Hiç kuşkunuz olmasın; üç saldırının da emrini taşeron örgütlere ve yapılara veren aktör aynı aktör. Önce 17-25 Aralık’ı, sonra MİT tırları operasyonunu, daha sonra çözüm sürecinin sabote edilmesini, Kobani kalkışmasını, 15 Temmuz darbe girişimini FETÖ-DAEŞ-PKK-YPG ve DHKP-C gibi taşeronlara yaptıran akıl; Türkiye’yi kaosa sürüklemek-iç savaş yani Suriye görüntüsü vermek ve ekonomik kriz çıkarmak, Türkiye’yi içe kapanmaya zorlamak için ısrarını devam ettiriyor.
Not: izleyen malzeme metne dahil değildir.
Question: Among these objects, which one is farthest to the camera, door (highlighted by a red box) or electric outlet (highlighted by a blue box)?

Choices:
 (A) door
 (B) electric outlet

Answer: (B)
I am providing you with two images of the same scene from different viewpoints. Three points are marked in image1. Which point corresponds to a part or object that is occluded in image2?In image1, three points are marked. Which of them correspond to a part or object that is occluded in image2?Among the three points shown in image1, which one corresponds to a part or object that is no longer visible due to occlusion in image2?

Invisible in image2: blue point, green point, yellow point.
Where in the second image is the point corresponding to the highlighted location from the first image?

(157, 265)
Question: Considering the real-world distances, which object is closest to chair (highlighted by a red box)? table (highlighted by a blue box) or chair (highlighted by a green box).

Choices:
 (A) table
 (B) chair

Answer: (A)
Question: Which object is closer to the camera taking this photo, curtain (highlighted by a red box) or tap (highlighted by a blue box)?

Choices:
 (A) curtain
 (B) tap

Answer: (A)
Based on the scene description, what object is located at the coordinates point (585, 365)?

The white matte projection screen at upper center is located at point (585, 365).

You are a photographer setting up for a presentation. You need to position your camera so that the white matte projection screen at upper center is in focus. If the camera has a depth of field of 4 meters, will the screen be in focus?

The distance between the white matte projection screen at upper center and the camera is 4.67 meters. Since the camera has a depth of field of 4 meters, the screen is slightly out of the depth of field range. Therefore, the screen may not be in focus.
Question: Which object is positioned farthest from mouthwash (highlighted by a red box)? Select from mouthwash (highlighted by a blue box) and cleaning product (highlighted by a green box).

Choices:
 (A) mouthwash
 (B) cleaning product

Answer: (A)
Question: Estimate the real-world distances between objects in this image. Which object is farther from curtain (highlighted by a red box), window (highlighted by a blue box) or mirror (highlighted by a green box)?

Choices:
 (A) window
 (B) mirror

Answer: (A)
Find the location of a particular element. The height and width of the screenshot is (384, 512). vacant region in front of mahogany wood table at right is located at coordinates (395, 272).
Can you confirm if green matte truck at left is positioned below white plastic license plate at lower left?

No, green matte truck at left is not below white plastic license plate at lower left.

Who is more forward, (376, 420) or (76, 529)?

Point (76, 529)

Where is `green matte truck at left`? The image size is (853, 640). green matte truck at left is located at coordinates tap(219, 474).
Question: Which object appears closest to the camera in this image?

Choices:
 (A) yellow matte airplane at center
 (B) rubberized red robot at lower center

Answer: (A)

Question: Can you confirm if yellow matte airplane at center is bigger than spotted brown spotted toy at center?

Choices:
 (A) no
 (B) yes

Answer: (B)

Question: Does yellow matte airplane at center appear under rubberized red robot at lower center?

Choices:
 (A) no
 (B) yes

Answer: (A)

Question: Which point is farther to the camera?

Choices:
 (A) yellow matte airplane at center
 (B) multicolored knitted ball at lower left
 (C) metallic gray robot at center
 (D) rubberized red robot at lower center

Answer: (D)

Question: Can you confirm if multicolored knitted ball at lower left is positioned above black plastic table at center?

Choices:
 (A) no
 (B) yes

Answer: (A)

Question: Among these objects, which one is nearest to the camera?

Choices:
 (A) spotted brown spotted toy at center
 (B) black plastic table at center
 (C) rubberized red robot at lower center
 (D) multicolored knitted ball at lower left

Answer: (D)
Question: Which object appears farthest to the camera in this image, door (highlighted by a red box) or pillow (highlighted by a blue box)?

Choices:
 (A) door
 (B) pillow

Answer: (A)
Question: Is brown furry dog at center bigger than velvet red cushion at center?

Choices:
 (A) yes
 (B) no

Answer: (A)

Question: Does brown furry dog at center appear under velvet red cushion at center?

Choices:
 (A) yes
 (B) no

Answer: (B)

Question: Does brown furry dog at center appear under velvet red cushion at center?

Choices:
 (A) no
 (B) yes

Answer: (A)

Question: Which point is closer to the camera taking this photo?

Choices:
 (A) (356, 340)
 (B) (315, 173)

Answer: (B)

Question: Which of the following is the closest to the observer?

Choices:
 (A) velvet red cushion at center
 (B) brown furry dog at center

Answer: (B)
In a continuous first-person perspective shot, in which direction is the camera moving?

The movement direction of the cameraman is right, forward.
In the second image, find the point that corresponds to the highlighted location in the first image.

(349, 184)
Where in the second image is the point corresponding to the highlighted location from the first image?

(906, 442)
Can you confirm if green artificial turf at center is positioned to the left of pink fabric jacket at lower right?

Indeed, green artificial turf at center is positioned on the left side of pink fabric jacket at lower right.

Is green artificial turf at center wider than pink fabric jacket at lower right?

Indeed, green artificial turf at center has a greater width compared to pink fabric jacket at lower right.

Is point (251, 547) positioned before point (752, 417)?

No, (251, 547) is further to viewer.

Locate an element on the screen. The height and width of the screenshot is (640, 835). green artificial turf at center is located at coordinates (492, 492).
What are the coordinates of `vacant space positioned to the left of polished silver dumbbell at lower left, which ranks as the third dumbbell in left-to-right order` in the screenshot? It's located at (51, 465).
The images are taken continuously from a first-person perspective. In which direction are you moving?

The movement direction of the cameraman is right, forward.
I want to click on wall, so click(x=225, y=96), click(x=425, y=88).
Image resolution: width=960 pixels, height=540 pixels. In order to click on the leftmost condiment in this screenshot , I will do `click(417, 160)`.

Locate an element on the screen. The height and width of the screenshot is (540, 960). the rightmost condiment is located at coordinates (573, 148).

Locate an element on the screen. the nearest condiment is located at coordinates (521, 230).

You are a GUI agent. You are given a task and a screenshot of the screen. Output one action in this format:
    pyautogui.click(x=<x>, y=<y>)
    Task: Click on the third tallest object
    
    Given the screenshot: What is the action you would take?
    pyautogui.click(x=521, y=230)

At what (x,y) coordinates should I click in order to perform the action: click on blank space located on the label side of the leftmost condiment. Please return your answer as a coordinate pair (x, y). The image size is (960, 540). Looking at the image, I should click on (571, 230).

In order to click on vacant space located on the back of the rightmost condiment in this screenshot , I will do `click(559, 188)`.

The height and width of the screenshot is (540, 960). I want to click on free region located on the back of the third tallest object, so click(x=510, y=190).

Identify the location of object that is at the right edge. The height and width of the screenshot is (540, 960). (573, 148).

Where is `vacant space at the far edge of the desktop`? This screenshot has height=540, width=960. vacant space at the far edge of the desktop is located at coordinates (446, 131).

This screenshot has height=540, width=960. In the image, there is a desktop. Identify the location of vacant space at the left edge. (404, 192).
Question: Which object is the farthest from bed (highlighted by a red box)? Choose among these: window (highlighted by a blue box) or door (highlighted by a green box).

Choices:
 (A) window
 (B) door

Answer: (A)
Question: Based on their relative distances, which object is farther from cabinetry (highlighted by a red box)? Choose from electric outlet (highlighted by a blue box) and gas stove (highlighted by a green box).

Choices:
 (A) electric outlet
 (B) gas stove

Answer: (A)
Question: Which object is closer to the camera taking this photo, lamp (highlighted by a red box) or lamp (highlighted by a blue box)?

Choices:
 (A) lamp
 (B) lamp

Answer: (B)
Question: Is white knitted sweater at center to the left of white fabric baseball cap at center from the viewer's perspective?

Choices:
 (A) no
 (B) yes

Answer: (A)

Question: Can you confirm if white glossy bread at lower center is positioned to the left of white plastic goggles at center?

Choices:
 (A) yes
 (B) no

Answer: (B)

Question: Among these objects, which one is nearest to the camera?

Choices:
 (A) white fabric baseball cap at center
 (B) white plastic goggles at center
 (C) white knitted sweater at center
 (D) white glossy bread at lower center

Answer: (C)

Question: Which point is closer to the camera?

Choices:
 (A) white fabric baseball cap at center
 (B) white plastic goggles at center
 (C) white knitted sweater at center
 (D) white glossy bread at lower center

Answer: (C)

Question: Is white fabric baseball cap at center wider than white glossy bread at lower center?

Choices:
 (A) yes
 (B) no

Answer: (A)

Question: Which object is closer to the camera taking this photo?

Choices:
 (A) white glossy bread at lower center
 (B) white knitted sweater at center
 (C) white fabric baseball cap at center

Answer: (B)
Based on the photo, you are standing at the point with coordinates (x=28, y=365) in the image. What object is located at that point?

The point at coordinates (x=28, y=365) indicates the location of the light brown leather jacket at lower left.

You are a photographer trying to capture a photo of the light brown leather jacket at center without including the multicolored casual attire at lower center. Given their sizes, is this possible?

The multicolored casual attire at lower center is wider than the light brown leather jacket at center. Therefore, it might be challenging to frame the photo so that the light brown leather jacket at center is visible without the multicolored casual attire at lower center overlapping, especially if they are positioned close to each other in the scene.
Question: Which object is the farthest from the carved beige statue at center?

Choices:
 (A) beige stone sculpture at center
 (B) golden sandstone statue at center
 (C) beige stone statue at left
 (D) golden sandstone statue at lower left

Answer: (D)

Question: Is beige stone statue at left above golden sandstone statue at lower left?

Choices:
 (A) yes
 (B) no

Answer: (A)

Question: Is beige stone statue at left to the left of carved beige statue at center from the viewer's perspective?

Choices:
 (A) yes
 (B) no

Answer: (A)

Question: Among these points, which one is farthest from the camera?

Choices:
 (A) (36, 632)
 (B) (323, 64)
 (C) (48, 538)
Bazen PKK’yı bazen DAEŞ’i, bazen de FETÖ’yü kullanıyor.
***
15 Temmuz darbe girişiminden bugüne kadar FETÖ’nün devlet içerisindeki yapılanmasına büyük bir darbe vuruldu. Ancak 40 yıldır sinsice devlet organlarına sızan bir yapıyı 6 ayda tamamen söküp atmak mümkün değil. Polis teşkilatında ve emniyet istihbaratta yüzde 80 seviyelerine, TSK’nın son 20 yılda istihdam edilen kadrosunda yüzde 60 seviyelerinde, yine MİT ve jandarma istihbaratında benzer seviyelerde, yargı sisteminde yüzde 70 seviyelerinde yerleşen bir örgütü 6 ayda buralardan tamamen temizlemek zor. Ayrıca biraz da boşalan personelin yerini doldurmak bu kadar kısa sürede çok kolay değil. Ancak FETÖ ile mücadelede elinde silah olan, istihbarat bilgisi kullanan polis-asker-jandarma, emniyet ve jandarma istihbarat, MİT gibi kurumların tüm personeli hızlıca tek tek gözden geçirilmelidir. Bu konuda hükûmet elini çabuk tutmalıdır.